«Là, c'est mon lit, là c'est mon bureau»: Terry van der Zijden, 65 ans, prostituée néerlandaise, montre la photo qu'elle a prise de la chambre où elle gagne sa vie, exposée dans une galerie d'Amsterdam, à deux pas du quartier rouge.

Mariette Le Roux AGENCE FRANCE-PRESSE

«C'est un endroit multi-fonctionnel. C'est adapté aux relations sexuelles, mais c'est aussi là que je dors», dit-elle en parlant de la pièce décorée de plantes vertes où trône un lit aux draps vert pâle sur lequel sont posés des coussins.

Avec dix-neuf autres prostituées âgées de 20 à 65 ans, Terry van der Zijden, qui exerce dans son appartement du sud des Pays-Bas, a suivi un stage de photo en mars et juin à Amsterdam. Les photos de 12 d'entre elles, sur le thème «Voici mon lieu de travail», font l'objet d'une exposition.
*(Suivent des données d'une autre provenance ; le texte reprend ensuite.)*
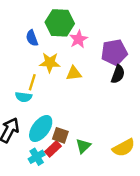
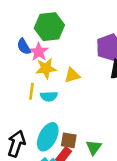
pink star: (78, 39) -> (39, 52), moved
cyan semicircle: (24, 97) -> (49, 96), moved

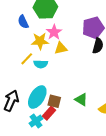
pink star: (39, 52) -> (54, 32), moved
yellow line: (31, 91) -> (27, 59), turned 32
green triangle: (94, 147) -> (81, 100), moved, turned -40

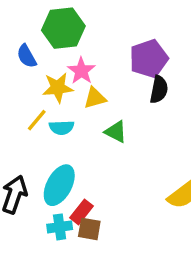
green triangle: (81, 100) -> (116, 132), moved
brown square: (54, 101) -> (89, 229), moved
cyan cross: (36, 121) -> (60, 227), turned 32

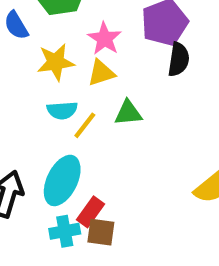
pink star: (81, 71) -> (104, 39), moved
yellow line: (37, 120) -> (85, 125), moved
green triangle: (116, 132) -> (128, 113), turned -30

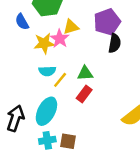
pink star: (104, 39) -> (60, 39), moved
yellow triangle: (101, 73) -> (71, 27), moved
red rectangle: (91, 212) -> (84, 94), moved

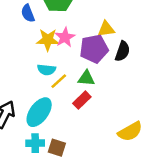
purple pentagon: (107, 22) -> (94, 49), moved
yellow triangle: (71, 27) -> (106, 29), moved

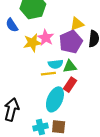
cyan semicircle: (47, 70) -> (56, 64), moved
yellow line: (59, 81) -> (48, 74), turned 48
cyan ellipse: (39, 112) -> (55, 99), moved

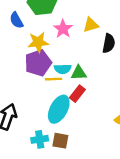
pink star: (46, 38) -> (63, 29), moved
purple pentagon: (71, 42) -> (38, 63), moved

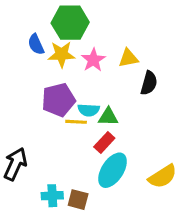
yellow star: (38, 42) -> (62, 54), moved
cyan ellipse: (59, 109) -> (113, 170), moved

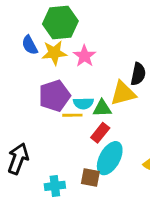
yellow triangle: (128, 58) -> (123, 93), moved, size x1.4
brown square: (78, 200) -> (90, 177), moved

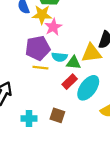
pink star: (84, 56) -> (53, 27), moved
yellow line: (72, 115) -> (40, 68), moved
cyan ellipse: (110, 158) -> (88, 88), moved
En tailleur noir et rouge, chaussée de bottes en cuir rouge à hauts talons, la sexagénaire espère que cela contribuera à dissiper les préjugés dont souffre sa profession.

«Lorsque les gens pensent aux prostituées, ils ont certaines images en tête», raconte-t-elle. «Les prostituées ne sont pas seulement des filles qui se mettent sur le dos. Nous pouvons aussi être des photographes. Nous avons d'autres centres d'intérêt».

La formation, financée par les autorités néerlandaises, est une idée de Meetje Blak, ancienne prostituée à la tête du Fil rouge, une association de défense des intérêts des prostituées.

«Nous ne voulons pas encourager les femmes à quitter le métier, mais nous voulons qu'elles aient de nouvelles compétences pour pouvoir s'arrêter le jour où elles en auront envie», explique-t-elle à l'AFP.

Meetje Blak s'est prostituée pendant 25 ans, jusqu'en 1995, avant de devenir photographe professionnelle. Les filles, dit-elle, ont du mal à arrêter: «elles n'arrivent pas à mettre de l'argent de côté, sont peu qualifiées et vivent dans un cocon, qui est difficile à quitter».

«Je leur ai demandé de photographier leur lieu de travail : le résultat était si bon que nous avons décidé de l'exposer», explique la responsable du Fil rouge.

Au final, cinquante photos: des hommes qui arpentent les rues en quête de sexe, une trace de rouge à lèvres sur une tasse à café, des fouets, des accessoires en cuir, des chaînes...

«Je sais à quel point les gens sont curieux, c'est bien qu'ils puissent voir ce qu'il y a à l'intérieur, qu'ils aient une idée de ce qui se passe là-dedans, pour mieux comprendre», souligne une autre photographe amatrice, Willy van der Sloot, 57 ans, une ancienne prostituée qui dirige une maison de passe à Amsterdam.

Longtemps tolérée, la prostitution n'a été légalisée qu'en 2000 aux Pays-Bas où les prostituées, au nombre de 25 000 selon le Fil rouge, paient impôts et cotisations sociales. Elles sont installées dans des vitrines - plus de 300 dans le quartier rouge d'Amsterdam -, dans des maisons de passe, des appartements privés, des boîtes de nuit, des salons de massage...

Plusieurs centaines de personnes ont déjà visité l'exposition, installée dans la galerie Vriend van Bavink inaugurée le 3 novembre, selon son propriétaire, Ruben Bunder. «Devant le succès, nous avons décidé de la prolonger d'une semaine, jusqu'au 3 décembre», raconte-t-il.

Une douzaine de photos ont déjà été vendues, jusqu'à 400 euros pièce. Les bénéfices des ventes seront versés au Fil rouge.